The oral manifestations are typically mild, with some gingival
erythema and tenderness. Gingival recession and reduction in the
depth of the buccal vestibule dystrophic in some forms of this
disease.
Oral lesion includes bullae that heal with scar formation, a
constricted oral orifice resulting from scar contracture, and
hypoplastic teeth. These changes are most pronounced in the type
known as recessive dystrophic epidermolysis bullosa.
Histopathological Feature
Electron microscopic examination reveals clefting at the level
below the lamina densa of the basement membrane in the
dystrophic forms.
Treatment and Prognosis
Management of the oral manifestations for patients who are
susceptible to mucosal bulla formation:
Topical 1% neutral sodium fluoride solution should be
administered daily to prevent dental caries.
A soft diet that is as noncariogenic as possible, as well as
atraumatic oral hygiene procedures, should be encouraged.
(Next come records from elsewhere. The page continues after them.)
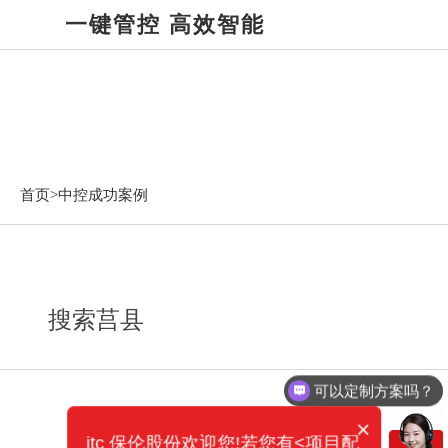
一键管控 高效智能
中控成功案例
首页>
中控成功案例
搜索莒县
可以定制方案吗？
你们电话多少？
×
itc 保伦股份欢迎您!若您有<项目配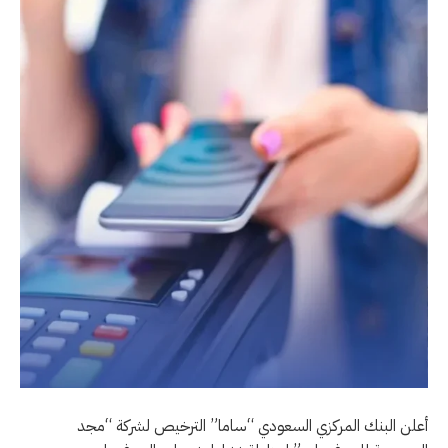
أعلن البنك المركزي السعودي “ساما” الترخيص لشركة “مجد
Maintaining adequate nutrition for affected patients is critical to
ensure optimal wound healing.
Endosseous dental implants, followed by fixed dental
prostheses, have been successfully placed in some patients with
recessive dystrophic epidermolysis bullosa.
If dental restorative care is required, the lips should be
lubricated to minimize trauma.
Injections for local anesthesia can usually be accomplished by
depositing the anesthetic slowly and deeply within the tissues.
For extensive dental care, endotracheal anesthesia may be
performed without significant problems in most cases.